“Embracing our humanness is what actually delivers us beyond attachment and non-attachment and into the vastness of true freedom, love, and compassion.”
Here are some people I’ve come across recently.
- A man whose light shines so brightly. He wants to end a relationship that is no longer joyful, but feels he doesn’t deserve to get what he wants.
- Two competent professional women who are overcommitted, hyper-responsible, unable to set boundaries, and burned out.
- A man so intent on “making it big,” that he squanders his family’s savings and ends up in debt with his wife on the verge of leaving him.
- An amazing young woman, happy and content in a long relationship with her boyfriend who treats her like gold. Her mother judges them because he doesn’t fit her idea of a suitable partner, driving a wedge in her relationship with her daughter.
These are normal scenarios, you might say. This is how life is. Most likely, we all know people who are struggling with everyday situations such as these. Maybe you are one of them.
But when I feel into each of these circumstances, my heart aches.

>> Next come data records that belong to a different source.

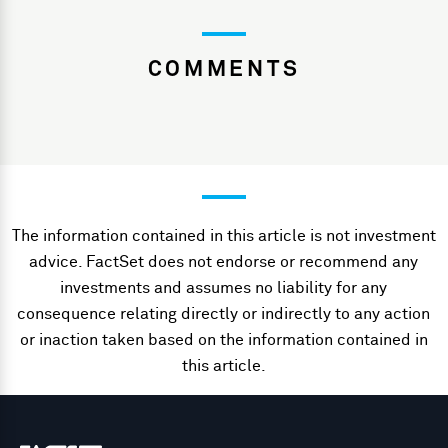
COMMENTS
The information contained in this article is not investment
advice. FactSet does not endorse or recommend any
investments and assumes no liability for any
consequence relating directly or indirectly to any action
or inaction taken based on the information contained in
this article.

Doesn’t yours?
Well, I am here to tell you that what we call normal is insane. What happens when we cling to beliefs about ourselves, other people, and the world that dictate how things should be? What happens when we resist fear, when we need to be right? We bring stress and unhappiness to our own lives and the lives of those around us.
Can we please stop doing this?
There is a cure for this disease of normal insanity. It is called willingness, longing for truth, courageous honesty.
And the treatment is investigation, taking a curious and penetrating look at your beliefs and fears to see what is actually true. What brings stress? What serves? What is a belief, a feeling?
Don’t investigate your inner experience to save the world. Don’t worry about taking care of anyone else.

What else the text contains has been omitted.